▶ **Work item**:
Your answer is to be the exact text of the lines from the one containing "Κάμερες Βυθού" through the final line of the entries, restated in full, with pictures omitted.

▶ **Given records**:
----

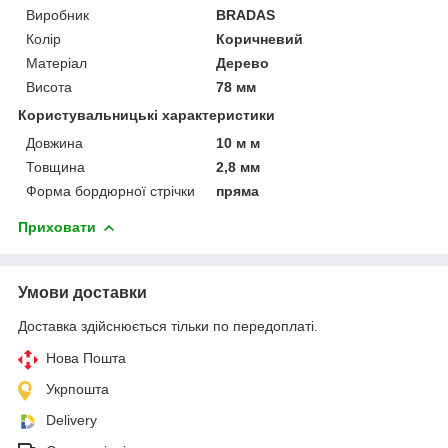
Виробник
BRADAS
Колір
Коричневий
Матеріал
Дерево
Висота
78 мм
Користувальницькі характеристики
Довжина
10 м м
Товщина
2,8 мм
Форма бордюрної стрічки
пряма
Приховати
Умови доставки
Доставка здійснюється тільки по передоплаті.
Нова Пошта
Укрпошта
Delivery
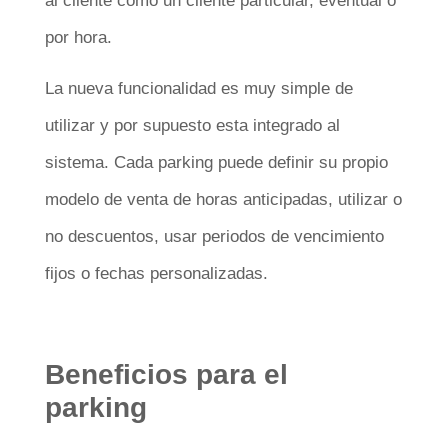
al cliente como un cliente particular, eventual o
por hora.
La nueva funcionalidad es muy simple de
utilizar y por supuesto esta integrado al
sistema. Cada parking puede definir su propio
modelo de venta de horas anticipadas, utilizar o
no descuentos, usar periodos de vencimiento
fijos o fechas personalizadas.
Beneficios para el
parking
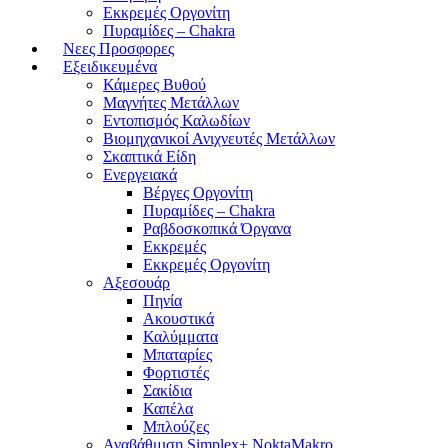
Εκκρεμές Οργονίτη
Πυραμίδες – Chakra
Νεες Προσφορες
Εξειδικευμένα
Κάμερες Βυθού
Μαγνήτες Μετάλλων
Εντοπισμός Καλωδίων
Βιομηχανικοί Ανιχνευτές Μετάλλων
Σκαπτικά Είδη
Ενεργειακά
Βέργες Οργονίτη
Πυραμίδες – Chakra
Ραβδοσκοπικά Όργανα
Εκκρεμές
Εκκρεμές Οργονίτη
Αξεσουάρ
Πηνία
Ακουστικά
Καλύμματα
Μπαταρίες
Φορτιστές
Σακίδια
Καπέλα
Μπλούζες
Αναβάθμιση Simplex+ NoktaMakro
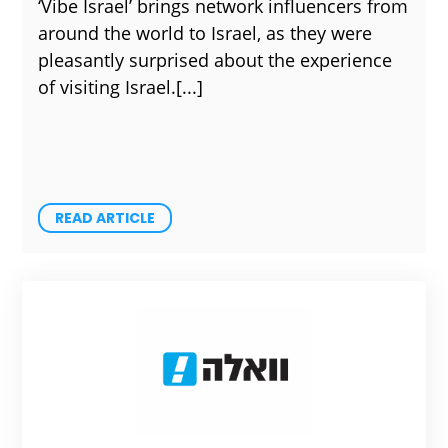
‘Vibe Israel’ brings network influencers from
around the world to Israel, as they were
pleasantly surprised about the experience
of visiting Israel.
READ ARTICLE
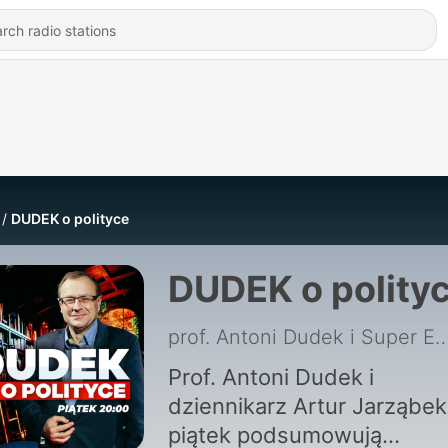
DUDEK o polityce
DUDEK o polity
prof. Antoni Dudek i Super
Prof. Antoni Dudek i
dziennikarz Artur Jarząbek
piątek podsumowują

----

▶ **Problem solution**:
Κάμερες Βυθού
Μαγνήτες Μετάλλων
Εντοπισμός Καλωδίων
Βιομηχανικοί Ανιχνευτές Μετάλλων
Σκαπτικά Είδη
Ενεργειακά
Βέργες Οργονίτη
Πυραμίδες – Chakra
Ραβδοσκοπικά Όργανα
Εκκρεμές
Εκκρεμές Οργονίτη
Αξεσουάρ
Πηνία
Ακουστικά
Καλύμματα
Μπαταρίες
Φορτιστές
Σακίδια
Καπέλα
Μπλούζες
Αναβάθμιση Simplex+ NoktaMakro
‘Vibe Israel’ brings network influencers from
around the world to Israel, as they were
pleasantly surprised about the experience
of visiting Israel.
READ ARTICLE
DUDEK o polityce
DUDEK o polity
prof. Antoni Dudek i Super
Prof. Antoni Dudek i
dziennikarz Artur Jarząbek
piątek podsumowują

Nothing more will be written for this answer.